======== Extracted records

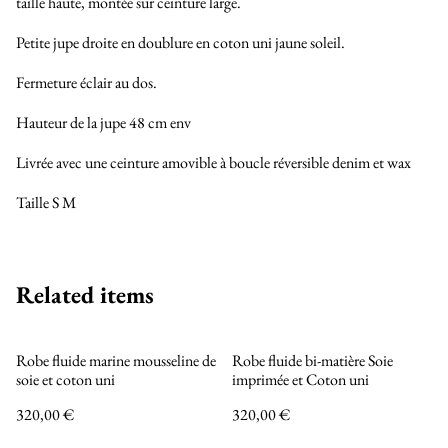
taille haute, montée sur ceinture large.
Petite jupe droite en doublure en coton uni jaune soleil.
Fermeture éclair au dos.
Hauteur de la jupe 48 cm env
Livrée avec une ceinture amovible à boucle réversible denim et wax
Taille S M
Related items
Robe fluide marine mousseline de
Robe fluide bi-matière Soie
soie et coton uni
imprimée et Coton uni
320,00 €
320,00 €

================

• [What this task involves]:
Quote only the lines from the line containing "Petite jupe droite" through the end of the entries, keeping the first and the last.

• [Result]:
Petite jupe droite en doublure en coton uni jaune soleil.
Fermeture éclair au dos.
Hauteur de la jupe 48 cm env
Livrée avec une ceinture amovible à boucle réversible denim et wax
Taille S M
Related items
Robe fluide marine mousseline de
Robe fluide bi-matière Soie
soie et coton uni
imprimée et Coton uni
320,00 €
320,00 €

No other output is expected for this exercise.